Sam Hind, a researcher at the University of Siegen in Germany who studies navigation technology, said mapping developers have come to realize that their users collectively have better up-to-date local knowledge than their own teams can collect.
“Of course, this comes with a catch — that you can rely on the veracity of the knowledge, and that you can somehow verify this,” he said.
That’s an issue for business listings on Google Maps. The company makes it easy to add new business listings to its map, in part to entice small business owners into advertising with Google to attract nearby customers.
That opens the door to abuse. Just ask Greg Psitos, a 33-year-old florist in Queens, New York. In February, someone hijacked his Google Maps listing and changed his hours to “closed” on Valentine’s Day — what should have been one of his busiest days of the year.
“Someone had controlled that listing for four years and I didn’t know any better,” Psitos said, adding that it took months to reclaim it.
Since then, he’s been on a crusade to draw attention to the problem. In one stunt, he fooled Google Maps into believing his flower shop is home to both news network CNN and Trump Palace . Both of these listings were still present and searchable on Google Maps when this article was published.
“I’m a florist,” Psitos said. “Now I’m a Google Maps savant.”

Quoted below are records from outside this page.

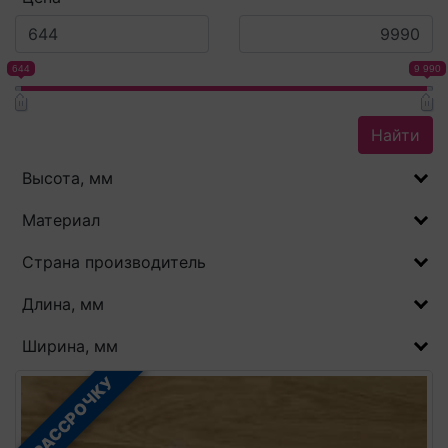
644
9 990
Найти
Высота, мм
Материал
Страна производитель
Длина, мм
Ширина, мм
В РАССРОЧКУ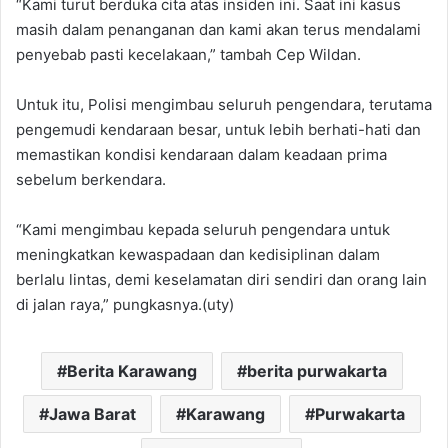
“Kami turut berduka cita atas insiden ini. Saat ini kasus
masih dalam penanganan dan kami akan terus mendalami
penyebab pasti kecelakaan,” tambah Cep Wildan.
Untuk itu, Polisi mengimbau seluruh pengendara, terutama
pengemudi kendaraan besar, untuk lebih berhati-hati dan
memastikan kondisi kendaraan dalam keadaan prima
sebelum berkendara.
“Kami mengimbau kepada seluruh pengendara untuk
meningkatkan kewaspadaan dan kedisiplinan dalam
berlalu lintas, demi keselamatan diri sendiri dan orang lain
di jalan raya,” pungkasnya.(uty)
Berita Karawang
berita purwakarta
Jawa Barat
Karawang
Purwakarta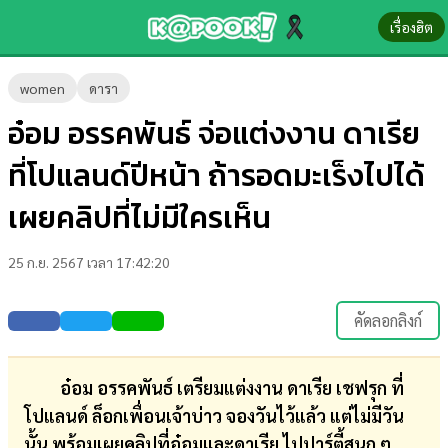
เรื่องฮิต
ข่าว-
women
ดารา
ความ
อ๋อม อรรคพันธ์ จ่อแต่งงาน ดาเรีย
รู้
ที่โปแลนด์ปีหน้า ถ้ารอดมะเร็งไปได้
ข่าว
เผยคลิปที่ไม่มีใครเห็น
ข่าว
25 ก.ย. 2567 เวลา 17:42:20
บันเทิง
ตรวจ
คัดลอกลิงก์
หวย
ผล
อ๋อม อรรคพันธ์ เตรียมแต่งงาน ดาเรีย เชฟรุก ที่
บอล
โปแลนด์ ล็อกเพื่อนเจ้าบ่าว จองวันไว้แล้ว แต่ไม่มีวัน
สด
นั้น พร้อมเผยคลิปที่อ๋อมและดาเรีย ไปปาร์ตี้สนุก ๆ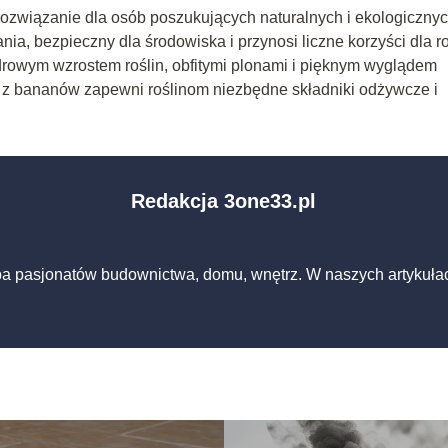
związanie dla osób poszukujących naturalnych i ekologiczny
nia, bezpieczny dla środowiska i przynosi liczne korzyści dla ro
rowym wzrostem roślin, obfitymi plonami i pięknym wyglądem
 z bananów zapewni roślinom niezbędne składniki odżywcze i
Redakcja 3one33.pl
pa pasjonatów budownictwa, domu, wnętrz. W naszych artykuła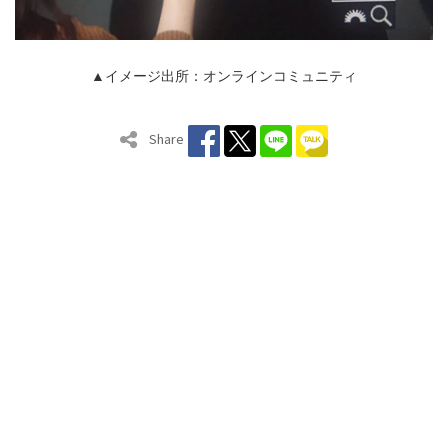
▲イメージ出所：オンラインコミュニティ
Share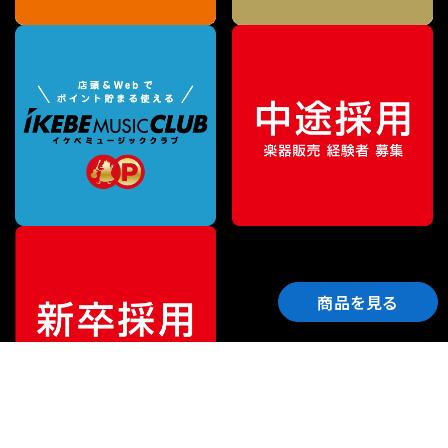
商品を見る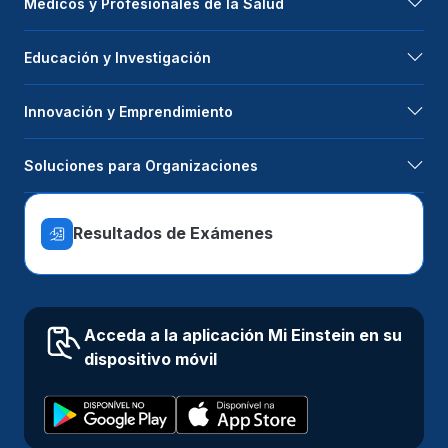
Médicos y Profesionales de la Salud
Educación y Investigación
Innovación y Emprendimiento
Soluciones para Organizaciones
Resultados de Exámenes
Acceda a la aplicación Mi Einstein en su
dispositivo móvil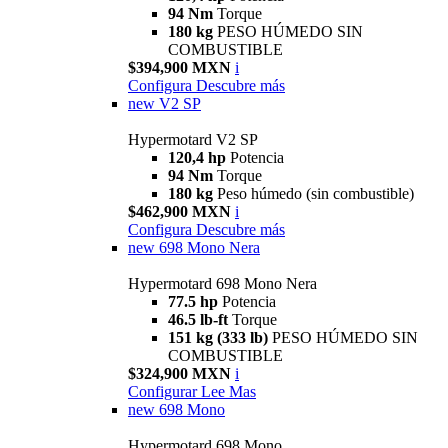
94 Nm
Torque
180 kg
PESO HÚMEDO SIN
COMBUSTIBLE
$394,900 MXN
i
Configura
Descubre más
new
V2 SP
Hypermotard V2 SP
120,4 hp
Potencia
94 Nm
Torque
180 kg
Peso húmedo (sin combustible)
$462,900 MXN
i
Configura
Descubre más
new
698 Mono Nera
Hypermotard 698 Mono Nera
77.5 hp
Potencia
46.5 lb-ft
Torque
151 kg (333 lb)
PESO HÚMEDO SIN
COMBUSTIBLE
$324,900 MXN
i
Configurar
Lee Mas
new
698 Mono
Hypermotard 698 Mono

In a Google study of the problem , Princeton postdoc researcher Danny Yuxing Huang used data on hundreds of thousands of business listings Google identified as fraudulent. A large number were for on-call contractors such as locksmiths and plumbers, who created listings in different neighborhoods to drum up business. In one technique, fraudsters would set up multiple listings from a single address, then move their map pins to new locations.
Detecting such problems is a challenge, Huang said, since it makes sense to let legitimate owners correct data issues from faulty mapping. “I personally think it’s quite difficult to balance this,” he said.
AP technology writer Matt O’Brien contributed to this article from Providence, Rhode Island.